• Data for the task

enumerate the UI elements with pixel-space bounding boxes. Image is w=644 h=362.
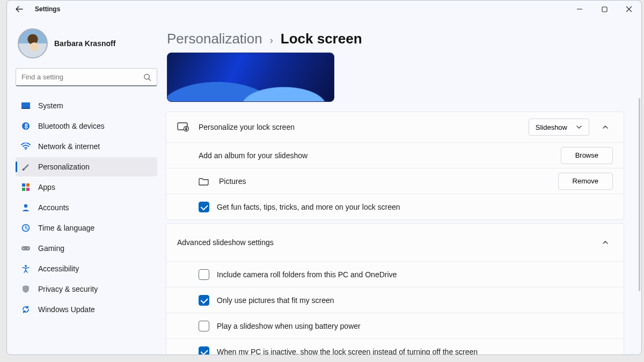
svg-point-13 — [23, 248, 24, 249]
advanced-heading: Advanced slideshow settings — [177, 238, 598, 247]
nav-label: Privacy & security — [38, 285, 98, 293]
system-icon — [21, 101, 31, 110]
profile-name: Barbara Krasnoff — [54, 39, 115, 48]
personalization-icon — [21, 162, 31, 172]
folder-icon — [199, 177, 209, 186]
lockscreen-preview[interactable] — [167, 53, 334, 102]
nav-gaming[interactable]: Gaming — [16, 239, 157, 258]
funfacts-row: Get fun facts, tips, tricks, and more on… — [166, 194, 624, 219]
personalize-label: Personalize your lock screen — [199, 123, 529, 131]
avatar — [18, 28, 48, 58]
shield-icon — [21, 284, 31, 294]
camera-roll-label: Include camera roll folders from this PC… — [217, 270, 613, 279]
nav-time-language[interactable]: Time & language — [16, 218, 157, 238]
update-icon — [21, 305, 31, 314]
breadcrumb-separator: › — [270, 35, 273, 46]
nav-accessibility[interactable]: Accessibility — [16, 259, 157, 278]
accounts-icon — [21, 203, 31, 212]
back-button[interactable] — [13, 3, 25, 15]
chevron-up-icon — [602, 123, 609, 131]
album-name: Pictures — [219, 177, 548, 186]
nav-label: Accessibility — [38, 264, 79, 273]
search-icon — [143, 73, 151, 81]
advanced-card: Advanced slideshow settings Include came… — [166, 223, 624, 354]
svg-rect-6 — [22, 183, 25, 187]
chevron-down-icon — [576, 124, 582, 130]
titlebar: Settings — [7, 1, 641, 18]
nav-label: Personalization — [38, 162, 90, 171]
maximize-icon — [602, 6, 608, 12]
nav-label: System — [38, 101, 63, 110]
personalize-row: Personalize your lock screen Slideshow — [166, 112, 624, 142]
maximize-button[interactable] — [592, 1, 617, 18]
funfacts-checkbox[interactable] — [199, 202, 209, 212]
nav-privacy[interactable]: Privacy & security — [16, 279, 157, 299]
breadcrumb: Personalization › Lock screen — [166, 31, 624, 47]
scrollbar[interactable] — [639, 98, 640, 291]
remove-button[interactable]: Remove — [558, 173, 613, 190]
mode-select[interactable]: Slideshow — [529, 119, 589, 136]
svg-rect-12 — [21, 246, 30, 250]
nav-list: System Bluetooth & devices Network & int… — [16, 96, 157, 319]
content: Personalization › Lock screen Personaliz… — [166, 18, 641, 354]
svg-point-10 — [24, 204, 27, 208]
nav-personalization[interactable]: Personalization — [16, 157, 157, 176]
personalize-card: Personalize your lock screen Slideshow A… — [166, 112, 624, 220]
nav-label: Network & internet — [38, 142, 100, 151]
arrow-left-icon — [15, 5, 24, 13]
window-title: Settings — [35, 5, 60, 13]
nav-bluetooth[interactable]: Bluetooth & devices — [16, 116, 157, 136]
nav-label: Bluetooth & devices — [38, 122, 105, 130]
breadcrumb-parent[interactable]: Personalization — [167, 31, 262, 47]
nav-label: Apps — [38, 183, 55, 191]
search-input[interactable] — [21, 73, 151, 81]
add-album-label: Add an album for your slideshow — [177, 151, 561, 160]
inactive-row: When my PC is inactive, show the lock sc… — [166, 338, 624, 354]
clock-icon — [21, 223, 31, 233]
search-box[interactable] — [16, 68, 157, 86]
svg-rect-8 — [22, 188, 25, 191]
battery-checkbox[interactable] — [199, 321, 209, 331]
svg-rect-7 — [26, 183, 30, 187]
fit-screen-label: Only use pictures that fit my screen — [217, 296, 613, 305]
fit-screen-row: Only use pictures that fit my screen — [166, 287, 624, 313]
add-album-row: Add an album for your slideshow Browse — [166, 142, 624, 168]
album-row: Pictures Remove — [166, 168, 624, 194]
fit-screen-checkbox[interactable] — [199, 295, 209, 306]
svg-rect-2 — [21, 102, 30, 108]
camera-roll-checkbox[interactable] — [199, 269, 209, 280]
inactive-checkbox[interactable] — [199, 346, 209, 355]
browse-button[interactable]: Browse — [561, 147, 613, 164]
sidebar: Barbara Krasnoff System Bluetooth & devi… — [7, 18, 166, 354]
chevron-up-icon — [602, 239, 609, 246]
svg-point-5 — [25, 149, 27, 150]
close-button[interactable] — [617, 1, 641, 18]
apps-icon — [21, 182, 31, 192]
collapse-advanced[interactable] — [598, 235, 613, 250]
titlebar-left: Settings — [13, 3, 60, 15]
nav-label: Gaming — [38, 244, 64, 253]
collapse-personalize[interactable] — [598, 120, 613, 135]
mode-selected: Slideshow — [536, 123, 567, 131]
nav-system[interactable]: System — [16, 96, 157, 115]
settings-window: Settings Barbara Krasnoff — [6, 0, 642, 355]
nav-apps[interactable]: Apps — [16, 178, 157, 197]
minimize-icon — [576, 6, 583, 12]
svg-rect-18 — [185, 129, 187, 130]
gaming-icon — [21, 243, 31, 253]
svg-point-14 — [27, 248, 28, 249]
nav-accounts[interactable]: Accounts — [16, 198, 157, 217]
nav-label: Windows Update — [38, 305, 95, 314]
content-inner: Personalization › Lock screen Personaliz… — [166, 28, 637, 354]
advanced-heading-row[interactable]: Advanced slideshow settings — [166, 224, 624, 261]
bluetooth-icon — [21, 121, 31, 131]
profile[interactable]: Barbara Krasnoff — [16, 22, 157, 68]
svg-point-1 — [144, 74, 149, 79]
inactive-label: When my PC is inactive, show the lock sc… — [217, 348, 613, 355]
minimize-button[interactable] — [567, 1, 592, 18]
svg-rect-3 — [21, 108, 30, 109]
camera-roll-row: Include camera roll folders from this PC… — [166, 261, 624, 287]
nav-label: Accounts — [38, 203, 69, 212]
nav-windows-update[interactable]: Windows Update — [16, 300, 157, 319]
nav-network[interactable]: Network & internet — [16, 137, 157, 156]
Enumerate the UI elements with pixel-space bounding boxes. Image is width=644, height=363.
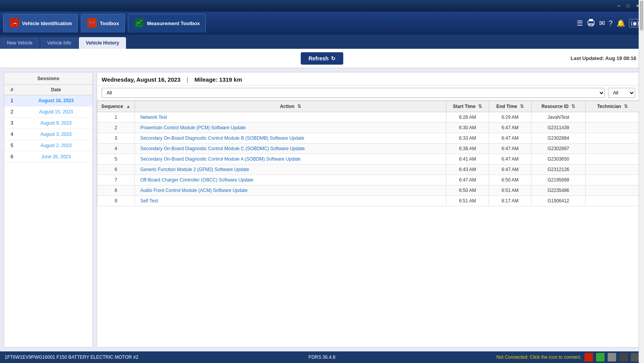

• Description of the task
Nothing may be altered when you restate the records, but every picture must be dropped.

• Output for this exercise
enumerate the UI elements with pixel-space bounding boxes. Image is w=644 h=362.
svg-point-13 — [23, 248, 24, 249]
advanced-heading: Advanced slideshow settings — [177, 238, 598, 247]
nav-label: Privacy & security — [38, 285, 98, 293]
system-icon — [21, 101, 31, 110]
profile-name: Barbara Krasnoff — [54, 39, 115, 48]
personalization-icon — [21, 162, 31, 172]
folder-icon — [199, 177, 209, 186]
lockscreen-preview[interactable] — [167, 53, 334, 102]
nav-gaming[interactable]: Gaming — [16, 239, 157, 258]
funfacts-row: Get fun facts, tips, tricks, and more on… — [166, 194, 624, 219]
personalize-label: Personalize your lock screen — [199, 123, 529, 131]
avatar — [18, 28, 48, 58]
shield-icon — [21, 284, 31, 294]
camera-roll-label: Include camera roll folders from this PC… — [217, 270, 613, 279]
nav-time-language[interactable]: Time & language — [16, 218, 157, 238]
update-icon — [21, 305, 31, 314]
breadcrumb-separator: › — [270, 35, 273, 46]
nav-accessibility[interactable]: Accessibility — [16, 259, 157, 278]
accounts-icon — [21, 203, 31, 212]
back-button[interactable] — [13, 3, 25, 15]
chevron-up-icon — [602, 123, 609, 131]
album-name: Pictures — [219, 177, 548, 186]
nav-label: Accessibility — [38, 264, 79, 273]
search-icon — [143, 73, 151, 81]
advanced-card: Advanced slideshow settings Include came… — [166, 223, 624, 354]
svg-rect-6 — [22, 183, 25, 187]
chevron-down-icon — [576, 124, 582, 130]
titlebar: Settings — [7, 1, 641, 18]
nav-label: Personalization — [38, 162, 90, 171]
maximize-icon — [602, 6, 608, 12]
nav-label: System — [38, 101, 63, 110]
personalize-row: Personalize your lock screen Slideshow — [166, 112, 624, 142]
maximize-button[interactable] — [592, 1, 617, 18]
funfacts-checkbox[interactable] — [199, 202, 209, 212]
nav-privacy[interactable]: Privacy & security — [16, 279, 157, 299]
breadcrumb: Personalization › Lock screen — [166, 31, 624, 47]
scrollbar[interactable] — [639, 98, 640, 291]
remove-button[interactable]: Remove — [558, 173, 613, 190]
mode-select[interactable]: Slideshow — [529, 119, 589, 136]
svg-rect-12 — [21, 246, 30, 250]
nav-list: System Bluetooth & devices Network & int… — [16, 96, 157, 319]
content: Personalization › Lock screen Personaliz… — [166, 18, 641, 354]
svg-point-10 — [24, 204, 27, 208]
nav-personalization[interactable]: Personalization — [16, 157, 157, 176]
personalize-card: Personalize your lock screen Slideshow A… — [166, 112, 624, 220]
nav-label: Network & internet — [38, 142, 100, 151]
arrow-left-icon — [15, 5, 24, 13]
window-title: Settings — [35, 5, 60, 13]
nav-bluetooth[interactable]: Bluetooth & devices — [16, 116, 157, 136]
nav-label: Bluetooth & devices — [38, 122, 105, 130]
breadcrumb-parent[interactable]: Personalization — [167, 31, 262, 47]
nav-label: Apps — [38, 183, 55, 191]
search-input[interactable] — [21, 73, 151, 81]
add-album-label: Add an album for your slideshow — [177, 151, 561, 160]
inactive-row: When my PC is inactive, show the lock sc… — [166, 338, 624, 354]
clock-icon — [21, 223, 31, 233]
search-box[interactable] — [16, 68, 157, 86]
svg-rect-8 — [22, 188, 25, 191]
battery-checkbox[interactable] — [199, 321, 209, 331]
svg-rect-7 — [26, 183, 30, 187]
fit-screen-label: Only use pictures that fit my screen — [217, 296, 613, 305]
fit-screen-row: Only use pictures that fit my screen — [166, 287, 624, 313]
add-album-row: Add an album for your slideshow Browse — [166, 142, 624, 168]
album-row: Pictures Remove — [166, 168, 624, 194]
fit-screen-checkbox[interactable] — [199, 295, 209, 306]
svg-rect-2 — [21, 102, 30, 108]
camera-roll-checkbox[interactable] — [199, 269, 209, 280]
inactive-checkbox[interactable] — [199, 346, 209, 355]
browse-button[interactable]: Browse — [561, 147, 613, 164]
sidebar: Barbara Krasnoff System Bluetooth & devi… — [7, 18, 166, 354]
chevron-up-icon — [602, 239, 609, 246]
svg-point-5 — [25, 149, 27, 150]
close-button[interactable] — [617, 1, 641, 18]
apps-icon — [21, 182, 31, 192]
collapse-advanced[interactable] — [598, 235, 613, 250]
titlebar-left: Settings — [13, 3, 60, 15]
nav-label: Gaming — [38, 244, 64, 253]
collapse-personalize[interactable] — [598, 120, 613, 135]
mode-selected: Slideshow — [536, 123, 567, 131]
nav-system[interactable]: System — [16, 96, 157, 115]
settings-window: Settings Barbara Krasnoff — [6, 0, 642, 355]
nav-apps[interactable]: Apps — [16, 178, 157, 197]
minimize-icon — [576, 6, 583, 12]
svg-rect-18 — [185, 129, 187, 130]
gaming-icon — [21, 243, 31, 253]
svg-point-14 — [27, 248, 28, 249]
nav-accounts[interactable]: Accounts — [16, 198, 157, 217]
nav-label: Windows Update — [38, 305, 95, 314]
content-inner: Personalization › Lock screen Personaliz… — [166, 28, 637, 354]
advanced-heading-row[interactable]: Advanced slideshow settings — [166, 224, 624, 261]
bluetooth-icon — [21, 121, 31, 131]
profile[interactable]: Barbara Krasnoff — [16, 22, 157, 68]
svg-point-1 — [144, 74, 149, 79]
inactive-label: When my PC is inactive, show the lock sc… — [217, 348, 613, 355]
minimize-button[interactable] — [567, 1, 592, 18]
svg-rect-3 — [21, 108, 30, 109]
camera-roll-row: Include camera roll folders from this PC… — [166, 261, 624, 287]
nav-label: Accounts — [38, 203, 69, 212]
nav-windows-update[interactable]: Windows Update — [16, 300, 157, 319]
nav-network[interactable]: Network & internet — [16, 137, 157, 156]
Enumerate the UI elements with pixel-space bounding boxes. Image is width=644, height=363.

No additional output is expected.